Fórum Michael Jackson Brasil


 
InícioInício  FAQFAQ  BuscarBuscar  MembrosMembros  GruposGrupos  Registrar-seRegistrar-se  Conectar-seConectar-se  

Compartilhe | 
 

 Entrevista com a revista Ebony [2007]

Ver o tópico anterior Ver o tópico seguinte Ir em baixo 
AutorMensagem
applehead7
Admin
avatar

Mensagens : 136
Data de inscrição : 09/07/2013
Idade : 18
Localização : Porto Alegre, RS

MensagemAssunto: Entrevista com a revista Ebony [2007]   12/15/2014, 22:39




Esta é a última entrevista oficial de Michael Jackson para a revista Ebony, conduzida por Bryan Monroe. 

Sentado no sofá ao lado de Michael Jackson, você rapidamente olha para o passado enigmático da luz do ícone, pele quase translúcida e percebe que esta lenda Afro-Americana é mais do que apenas a pele superficial. Mais do que um artista, mais do que um cantor ou dançarino, o pai adulto de três filhos revela um homem confiante, controlado e maduro, que tem muita criatividade dentro dele.

Michael Joseph Jackson abalou o mundo em dezembro de 1982, quando explodiu no cenário Pop com "Thriller", o álbum rico, rítmico e contagiante que introduziu muitos brancos para um talento que a maioria dos negros tinham conhecido há décadas e quebrou quase todos os recordes da indústria do planeta. O projeto histórico foi mais um, embora gigante, passo em uma carreira musical que começou a 18 anos, aos 6 anos de idade, com seus irmãos no grupo Jackson 5.

Em sua primeira grande entrevista para uma revista americana em uma década e no 25º aniversário de "Thriller", Jackson sentou-se com a revista Ebony para uma conversa rara, íntima e exclusiva sobre a criação de Thriller, a histórica performance Motown 25, sendo um pai, o estado da indústria da música e a força por trás de sua criatividade.

Aqui é Michael Jackson, em suas próprias palavras...
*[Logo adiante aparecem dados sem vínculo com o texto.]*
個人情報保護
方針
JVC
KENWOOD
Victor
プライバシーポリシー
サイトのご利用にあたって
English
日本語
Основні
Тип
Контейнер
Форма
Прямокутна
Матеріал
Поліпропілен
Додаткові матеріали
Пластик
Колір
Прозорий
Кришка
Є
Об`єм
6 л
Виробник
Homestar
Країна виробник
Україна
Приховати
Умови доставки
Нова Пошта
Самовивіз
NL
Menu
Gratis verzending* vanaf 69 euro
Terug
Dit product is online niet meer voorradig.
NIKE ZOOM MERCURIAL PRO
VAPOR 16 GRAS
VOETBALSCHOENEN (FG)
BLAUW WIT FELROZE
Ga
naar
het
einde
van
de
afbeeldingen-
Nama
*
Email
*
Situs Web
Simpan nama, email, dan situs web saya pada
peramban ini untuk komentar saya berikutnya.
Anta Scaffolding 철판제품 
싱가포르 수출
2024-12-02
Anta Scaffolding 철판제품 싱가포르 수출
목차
[Ebony] Thriller: Como tudo começou?

[Michael] Motown se preparava para fazer este filme chamado "The Wiz" e Quincy Jones passou a ser o homem que estava fazendo a música. Agora, eu tinha ouvido falar de Quincy antes. Quando eu estava em Indiana quando era uma criança, meu pai costumava comprar álbuns de jazz, então eu o conhecia como um músico de jazz.
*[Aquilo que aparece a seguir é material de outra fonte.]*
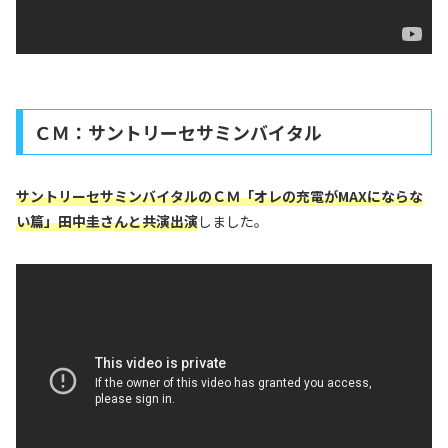
ＣＭ：サントリーセサミンバイタル
サントリーセサミンバイタルのＣＭ「オレの充電がMAXにならな
い篇」田中圭さんと共演出演
しました。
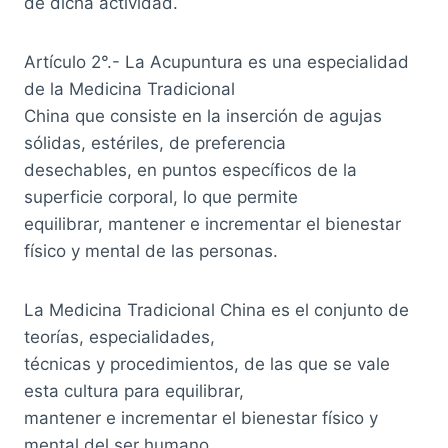
de dicha actividad.
Artículo 2°.- La Acupuntura es una especialidad
de la Medicina Tradicional
China que consiste en la inserción de agujas
sólidas, estériles, de preferencia
desechables, en puntos específicos de la
superficie corporal, lo que permite
equilibrar, mantener e incrementar el bienestar
físico y mental de las personas.
La Medicina Tradicional China es el conjunto de
teorías, especialidades,
técnicas y procedimientos, de las que se vale
esta cultura para equilibrar,
mantener e incrementar el bienestar físico y
mental del ser humano,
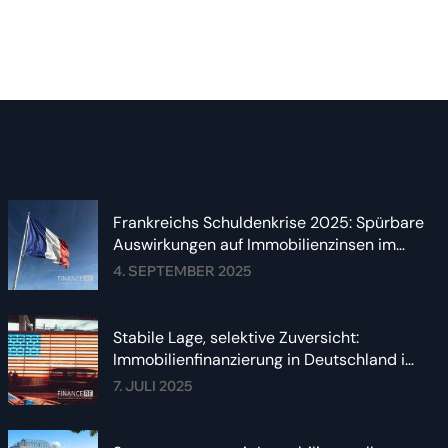
Frankreichs Schuldenkrise 2025: Spürbare
Auswirkungen auf Immobilienzinsen im
Euroraum
4. SEPTEMBER 2025
Stabile Lage, selektive Zuversicht:
Immobilienfinanzierung in Deutschland im
Sommer 2025
7. JULI 2025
Então depois que tínhamos feito este filme – nós tinha chegado bem perto do filme, também; Ele me ajudou a entender certas palavras, ele era realmente como um pai - Eu o chamei depois do filme, sem sinceridade completa, porque eu sou uma pessoa tímida, especialmente nesse caso. Eu costumava sequer olhar para as pessoas quando elas falavam comigo, eu não estou brincando, e eu disse, "Estou pronto para fazer um álbum. Você poderia recomendar alguém que estaria interessado em produzi-lo comigo ou trabalhar comigo?" Ele fez uma pausa e disse: "Por que não me deixa fazer isso?" Eu disse para mim mesmo: 'Não sei por que eu não tinha pensado nisso.' Provavelmente porque eu estava pensando que ele era mais meu pai, meio jazzístico. Depois ele disse que, disse, "Uau, isso seria ótimo." O que é grande sobre como trabalhar com Quincy é que ele permite que você faça sua parte. Ele não fica no caminho.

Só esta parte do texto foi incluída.